(Excerpts from a dataset)

+-------+

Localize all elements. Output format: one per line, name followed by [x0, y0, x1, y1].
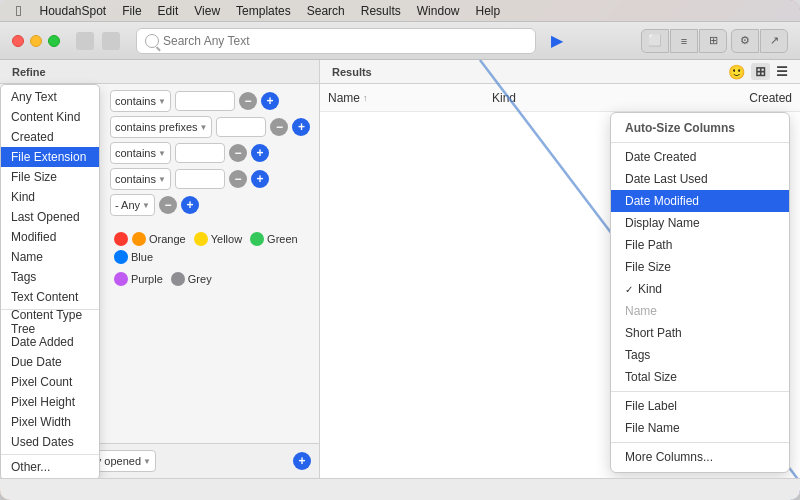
sidebar-item-tags[interactable]: Tags — [1, 267, 99, 287]
list-icon[interactable]: ☰ — [776, 64, 788, 79]
tag-grey[interactable]: Grey — [171, 272, 216, 286]
menu-results[interactable]: Results — [353, 0, 409, 22]
view-toggle-group: ⬜ ≡ ⊞ — [641, 29, 727, 53]
add-criteria-2[interactable]: + — [292, 118, 310, 136]
criteria-area: contains ▼ − + contains prefixes ▼ − + — [102, 84, 319, 443]
col-item-name[interactable]: Name — [611, 300, 789, 322]
play-button[interactable]: ▶ — [544, 28, 570, 54]
criteria-select-contains-3[interactable]: contains ▼ — [110, 142, 171, 164]
tag-red[interactable] — [114, 232, 128, 246]
sidebar-item-file-size[interactable]: File Size — [1, 167, 99, 187]
minimize-button[interactable] — [30, 35, 42, 47]
col-item-auto-size[interactable]: Auto-Size Columns — [611, 117, 789, 139]
search-bar[interactable] — [136, 28, 536, 54]
sidebar-item-due-date[interactable]: Due Date — [1, 352, 99, 372]
sidebar-item-other[interactable]: Other... — [1, 457, 99, 477]
close-button[interactable] — [12, 35, 24, 47]
menu-templates[interactable]: Templates — [228, 0, 299, 22]
menu-search[interactable]: Search — [299, 0, 353, 22]
remove-criteria-4[interactable]: − — [229, 170, 247, 188]
menubar:  HoudahSpot File Edit View Templates Se… — [0, 0, 800, 22]
export-button[interactable]: ↗ — [760, 29, 788, 53]
arrow-icon-4: ▼ — [158, 175, 166, 184]
menu-view[interactable]: View — [186, 0, 228, 22]
remove-criteria-5[interactable]: − — [159, 196, 177, 214]
maximize-button[interactable] — [48, 35, 60, 47]
tag-green[interactable]: Green — [250, 232, 302, 246]
tag-dot-orange — [132, 232, 146, 246]
criteria-select-contains-4[interactable]: contains ▼ — [110, 168, 171, 190]
tag-blue[interactable]: Blue — [114, 250, 157, 264]
col-item-more-columns[interactable]: More Columns... — [611, 446, 789, 468]
arrow-icon-3: ▼ — [158, 149, 166, 158]
kind-column-header[interactable]: Kind — [492, 91, 516, 105]
col-item-date-created[interactable]: Date Created — [611, 146, 789, 168]
sidebar-item-content-type[interactable]: Content Type Tree — [1, 312, 99, 332]
created-column-header[interactable]: Created — [749, 91, 792, 105]
remove-criteria-3[interactable]: − — [229, 144, 247, 162]
name-sort-arrow: ↑ — [363, 93, 368, 103]
apple-menu[interactable]:  — [8, 0, 29, 22]
col-item-file-name[interactable]: File Name — [611, 417, 789, 439]
tag-purple[interactable]: Purple — [114, 272, 167, 286]
criteria-select-contains-prefixes[interactable]: contains prefixes ▼ — [110, 116, 212, 138]
col-item-display-name[interactable]: Display Name — [611, 212, 789, 234]
sidebar-item-used-dates[interactable]: Used Dates — [1, 432, 99, 452]
search-input[interactable] — [163, 34, 527, 48]
share-button[interactable]: ⚙ — [731, 29, 759, 53]
menu-edit[interactable]: Edit — [150, 0, 187, 22]
remove-criteria-1[interactable]: − — [239, 92, 257, 110]
add-criteria-5[interactable]: + — [181, 196, 199, 214]
sidebar-item-created[interactable]: Created — [1, 127, 99, 147]
menu-help[interactable]: Help — [467, 0, 508, 22]
sidebar-item-pixel-width[interactable]: Pixel Width — [1, 412, 99, 432]
criteria-select-any[interactable]: - Any ▼ — [110, 194, 155, 216]
menu-houdahspot[interactable]: HoudahSpot — [31, 0, 114, 22]
sidebar-item-file-extension[interactable]: File Extension — [1, 147, 99, 167]
add-criteria-3[interactable]: + — [251, 144, 269, 162]
sidebar-item-any-text[interactable]: Any Text — [1, 87, 99, 107]
sidebar-item-pixel-count[interactable]: Pixel Count — [1, 372, 99, 392]
tag-yellow[interactable]: Yellow — [194, 232, 246, 246]
sidebar-item-pixel-height[interactable]: Pixel Height — [1, 392, 99, 412]
column-dropdown: Auto-Size Columns Date Created Date Last… — [610, 112, 790, 473]
col-item-short-path[interactable]: Short Path — [611, 322, 789, 344]
col-item-tags[interactable]: Tags — [611, 344, 789, 366]
criteria-row-3: contains ▼ − + — [106, 142, 315, 164]
menu-file[interactable]: File — [114, 0, 149, 22]
add-criteria-1[interactable]: + — [261, 92, 279, 110]
col-item-total-size[interactable]: Total Size — [611, 366, 789, 388]
grid-icon[interactable]: ⊞ — [751, 63, 770, 80]
sidebar-item-content-kind[interactable]: Content Kind — [1, 107, 99, 127]
tag-dot-grey — [171, 272, 185, 286]
emoji-icon[interactable]: 🙂 — [728, 64, 745, 80]
grid-view-button[interactable]: ⊞ — [699, 29, 727, 53]
col-item-date-last-used[interactable]: Date Last Used — [611, 168, 789, 190]
add-filter-button[interactable]: + — [293, 452, 311, 470]
criteria-value-4[interactable] — [175, 169, 225, 189]
col-item-date-modified[interactable]: Date Modified — [611, 190, 789, 212]
criteria-value-2[interactable] — [216, 117, 266, 137]
columns-view-button[interactable]: ⬜ — [641, 29, 669, 53]
criteria-value-3[interactable] — [175, 143, 225, 163]
col-item-file-path[interactable]: File Path — [611, 234, 789, 256]
sidebar-item-last-opened[interactable]: Last Opened — [1, 207, 99, 227]
col-item-kind[interactable]: Kind — [611, 278, 789, 300]
criteria-value-1[interactable] — [175, 91, 235, 111]
add-criteria-4[interactable]: + — [251, 170, 269, 188]
tab-button[interactable] — [102, 32, 120, 50]
tag-orange[interactable]: Orange — [132, 232, 190, 246]
menu-window[interactable]: Window — [409, 0, 468, 22]
sidebar-item-kind[interactable]: Kind — [1, 187, 99, 207]
sidebar-item-name[interactable]: Name — [1, 247, 99, 267]
arrow-icon-2: ▼ — [200, 123, 208, 132]
list-view-button[interactable]: ≡ — [670, 29, 698, 53]
col-item-file-size[interactable]: File Size — [611, 256, 789, 278]
tag-dot-green — [250, 232, 264, 246]
sidebar-item-text-content[interactable]: Text Content — [1, 287, 99, 307]
name-column-header[interactable]: Name ↑ — [328, 91, 488, 105]
criteria-select-contains-1[interactable]: contains ▼ — [110, 90, 171, 112]
col-item-file-label[interactable]: File Label — [611, 395, 789, 417]
remove-criteria-2[interactable]: − — [270, 118, 288, 136]
sidebar-item-modified[interactable]: Modified — [1, 227, 99, 247]
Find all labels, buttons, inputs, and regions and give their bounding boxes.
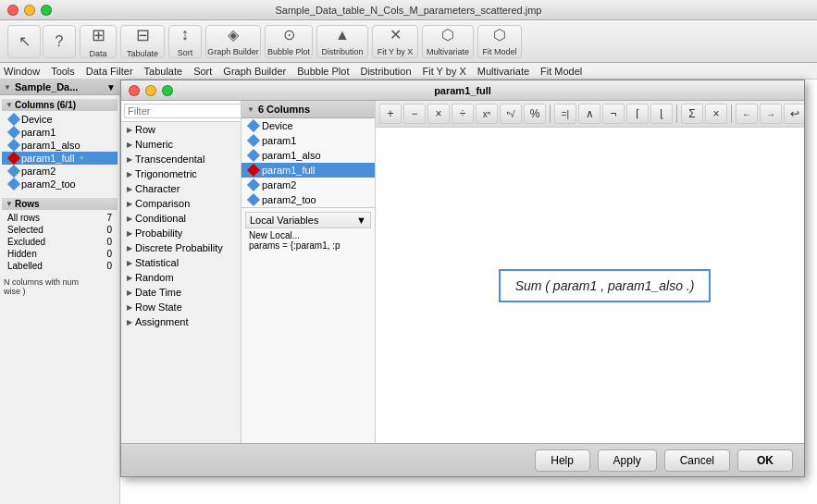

+-------+

Word for word, restate the records shown above, minus the pictures.

▶ _Result of this exercise_
Localize all elements. Output format: one per line, name followed by [x0, y0, x1, y1].
sidebar-item-tags[interactable]: Tags — [1, 267, 99, 287]
list-icon[interactable]: ☰ — [776, 64, 788, 79]
tag-grey[interactable]: Grey — [171, 272, 216, 286]
menu-results[interactable]: Results — [353, 0, 409, 22]
view-toggle-group: ⬜ ≡ ⊞ — [641, 29, 727, 53]
add-criteria-2[interactable]: + — [292, 118, 310, 136]
criteria-area: contains ▼ − + contains prefixes ▼ − + — [102, 84, 319, 443]
col-item-name[interactable]: Name — [611, 300, 789, 322]
play-button[interactable]: ▶ — [544, 28, 570, 54]
criteria-select-contains-3[interactable]: contains ▼ — [110, 142, 171, 164]
tag-red[interactable] — [114, 232, 128, 246]
sidebar-item-file-size[interactable]: File Size — [1, 167, 99, 187]
minimize-button[interactable] — [30, 35, 42, 47]
col-item-auto-size[interactable]: Auto-Size Columns — [611, 117, 789, 139]
search-bar[interactable] — [136, 28, 536, 54]
sidebar-item-due-date[interactable]: Due Date — [1, 352, 99, 372]
sidebar-item-other[interactable]: Other... — [1, 457, 99, 477]
close-button[interactable] — [12, 35, 24, 47]
menu-templates[interactable]: Templates — [228, 0, 299, 22]
menu-search[interactable]: Search — [299, 0, 353, 22]
remove-criteria-4[interactable]: − — [229, 170, 247, 188]
menubar:  HoudahSpot File Edit View Templates Se… — [0, 0, 800, 22]
export-button[interactable]: ↗ — [760, 29, 788, 53]
arrow-icon-4: ▼ — [158, 175, 166, 184]
menu-view[interactable]: View — [186, 0, 228, 22]
remove-criteria-5[interactable]: − — [159, 196, 177, 214]
maximize-button[interactable] — [48, 35, 60, 47]
tag-green[interactable]: Green — [250, 232, 302, 246]
tag-dot-orange — [132, 232, 146, 246]
criteria-select-contains-4[interactable]: contains ▼ — [110, 168, 171, 190]
tag-blue[interactable]: Blue — [114, 250, 157, 264]
col-item-more-columns[interactable]: More Columns... — [611, 446, 789, 468]
arrow-icon-3: ▼ — [158, 149, 166, 158]
kind-column-header[interactable]: Kind — [492, 91, 516, 105]
col-item-date-created[interactable]: Date Created — [611, 146, 789, 168]
sidebar-item-content-type[interactable]: Content Type Tree — [1, 312, 99, 332]
created-column-header[interactable]: Created — [749, 91, 792, 105]
remove-criteria-3[interactable]: − — [229, 144, 247, 162]
name-sort-arrow: ↑ — [363, 93, 368, 103]
apple-menu[interactable]:  — [8, 0, 29, 22]
col-item-file-name[interactable]: File Name — [611, 417, 789, 439]
tag-purple[interactable]: Purple — [114, 272, 167, 286]
criteria-select-contains-prefixes[interactable]: contains prefixes ▼ — [110, 116, 212, 138]
col-item-display-name[interactable]: Display Name — [611, 212, 789, 234]
sidebar-item-used-dates[interactable]: Used Dates — [1, 432, 99, 452]
search-input[interactable] — [163, 34, 527, 48]
share-button[interactable]: ⚙ — [731, 29, 759, 53]
menu-edit[interactable]: Edit — [150, 0, 187, 22]
remove-criteria-1[interactable]: − — [239, 92, 257, 110]
add-criteria-5[interactable]: + — [181, 196, 199, 214]
sidebar-item-created[interactable]: Created — [1, 127, 99, 147]
menu-help[interactable]: Help — [467, 0, 508, 22]
sidebar-item-pixel-width[interactable]: Pixel Width — [1, 412, 99, 432]
criteria-select-any[interactable]: - Any ▼ — [110, 194, 155, 216]
menu-houdahspot[interactable]: HoudahSpot — [31, 0, 114, 22]
sidebar-item-file-extension[interactable]: File Extension — [1, 147, 99, 167]
add-criteria-3[interactable]: + — [251, 144, 269, 162]
sidebar-item-any-text[interactable]: Any Text — [1, 87, 99, 107]
sidebar-item-pixel-count[interactable]: Pixel Count — [1, 372, 99, 392]
tag-yellow[interactable]: Yellow — [194, 232, 246, 246]
sidebar-item-pixel-height[interactable]: Pixel Height — [1, 392, 99, 412]
column-dropdown: Auto-Size Columns Date Created Date Last… — [610, 112, 790, 473]
col-item-short-path[interactable]: Short Path — [611, 322, 789, 344]
col-item-tags[interactable]: Tags — [611, 344, 789, 366]
criteria-row-3: contains ▼ − + — [106, 142, 315, 164]
menu-file[interactable]: File — [114, 0, 149, 22]
add-criteria-1[interactable]: + — [261, 92, 279, 110]
col-item-total-size[interactable]: Total Size — [611, 366, 789, 388]
grid-icon[interactable]: ⊞ — [751, 63, 770, 80]
sidebar-item-content-kind[interactable]: Content Kind — [1, 107, 99, 127]
tag-dot-grey — [171, 272, 185, 286]
emoji-icon[interactable]: 🙂 — [728, 64, 745, 80]
grid-view-button[interactable]: ⊞ — [699, 29, 727, 53]
col-item-date-last-used[interactable]: Date Last Used — [611, 168, 789, 190]
add-filter-button[interactable]: + — [293, 452, 311, 470]
criteria-value-4[interactable] — [175, 169, 225, 189]
col-item-date-modified[interactable]: Date Modified — [611, 190, 789, 212]
criteria-value-2[interactable] — [216, 117, 266, 137]
columns-view-button[interactable]: ⬜ — [641, 29, 669, 53]
criteria-value-3[interactable] — [175, 143, 225, 163]
col-item-file-path[interactable]: File Path — [611, 234, 789, 256]
sidebar-item-last-opened[interactable]: Last Opened — [1, 207, 99, 227]
col-item-kind[interactable]: Kind — [611, 278, 789, 300]
criteria-value-1[interactable] — [175, 91, 235, 111]
add-criteria-4[interactable]: + — [251, 170, 269, 188]
tab-button[interactable] — [102, 32, 120, 50]
tag-orange[interactable]: Orange — [132, 232, 190, 246]
menu-window[interactable]: Window — [409, 0, 468, 22]
sidebar-item-kind[interactable]: Kind — [1, 187, 99, 207]
sidebar-item-name[interactable]: Name — [1, 247, 99, 267]
arrow-icon-2: ▼ — [200, 123, 208, 132]
list-view-button[interactable]: ≡ — [670, 29, 698, 53]
col-item-file-size[interactable]: File Size — [611, 256, 789, 278]
tag-dot-green — [250, 232, 264, 246]
sidebar-item-text-content[interactable]: Text Content — [1, 287, 99, 307]
name-column-header[interactable]: Name ↑ — [328, 91, 488, 105]
criteria-select-contains-1[interactable]: contains ▼ — [110, 90, 171, 112]
col-item-file-label[interactable]: File Label — [611, 395, 789, 417]
remove-criteria-2[interactable]: − — [270, 118, 288, 136]
sidebar-item-modified[interactable]: Modified — [1, 227, 99, 247]
Find all labels, buttons, inputs, and regions and give their bounding boxes.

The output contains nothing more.